Somewhere below, one line contains "For Resume –" and a later line contains "You may also like…". Output those two lines and everything between them exactly, and nothing else.

■ Data for this exercise

•••

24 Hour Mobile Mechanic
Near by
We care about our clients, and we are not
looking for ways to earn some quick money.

•••

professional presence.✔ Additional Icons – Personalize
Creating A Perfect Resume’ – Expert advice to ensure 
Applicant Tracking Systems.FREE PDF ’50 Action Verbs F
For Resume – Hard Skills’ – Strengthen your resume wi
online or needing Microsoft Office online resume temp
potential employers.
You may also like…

•••

■ Written solution
For Resume – Hard Skills’ – Strengthen your resume wi
online or needing Microsoft Office online resume temp
potential employers.
You may also like…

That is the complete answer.